Second, some differences:
- The regression equation (i.e., $a + bX$) can be used to make predictions on $Y$ based on values of $X$
- While correlation typically refers to the linear relationship, it can refer to other forms of dependence, such as polynomial or truly nonlinear relationships
- While correlation typically refers to Pearson's correlation coefficient, there are other types of correlation, such as Spearman's.
Hi Jeromy, thank you for your explaination, but I still have a question here: What if I don not need to make predictions and just want to know how close two variable are and in which direction/strength? Is there still a different using these two technique?
@yue86231 Then it sounds like a measure of correlation would be more appropriate.
(+1) To the similarities it might be useful to add that standard tests of the hypothesis "correlation=0" or, equivalently, "slope=0" (for the regression in either order), such as carried out by `lm` and `cor.test` in `R`, will yield identical p-values.

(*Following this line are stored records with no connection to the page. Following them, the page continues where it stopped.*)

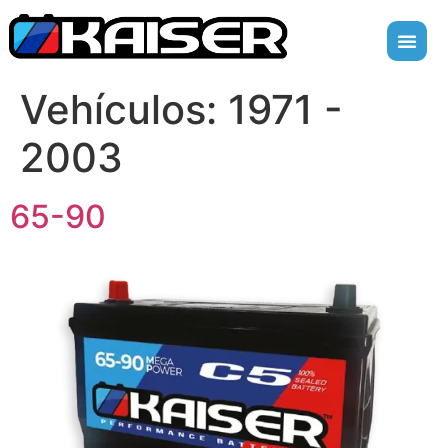
Vehículos:
1971 -
2003
65-90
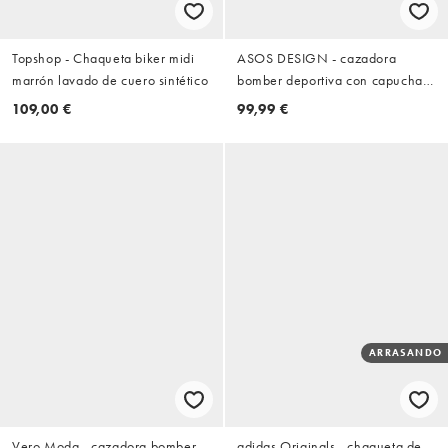
Topshop - Chaqueta biker midi
ASOS DESIGN - cazadora
marrón lavado de cuero sintético
bomber deportiva con capucha y
cremallera de modal en color
109,00 €
99,99 €
tabaco
ARRASANDO
Vero Moda - cazadora bomber
adidas Originals - chaqueta de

I agree that the suggestion from @whuber should be added, but at a very basic level I think it is worth pointing out that the *sign* of the regression slope and the correlation coefficient are equal. This is probably one of the first things most people learn about the relationship between correlation and a "line of best fit" (even if they don't call it "regression" yet) but I think it's worth noting. To the differences, the fact that you get the same answer correlation X with Y or vice versa, but that the regression of Y on X is different to that of X on Y, might also merit a mention.